== Data records ==
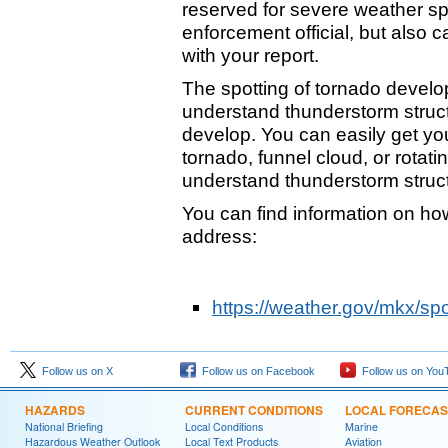
reserved for severe weather spo
enforcement official, but also 
with your report.
The spotting of tornado develo
understand thunderstorm struc
develop. You can easily get your
tornado, funnel cloud, or rotatin
understand thunderstorm struc
You can find information on how
address:
https://weather.gov/mkx/sp
Follow us on X
Follow us on Facebook
Follow us on You
HAZARDS
CURRENT CONDITIONS
LOCAL FORECAS
National Briefing
Local Conditions
Marine
Hazardous Weather Outlook
Local Text Products
Aviation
===
> [Work task]: For every line above that includes the word "your", return the line.

> [Written reply]:
with your report.
develop. You can easily get your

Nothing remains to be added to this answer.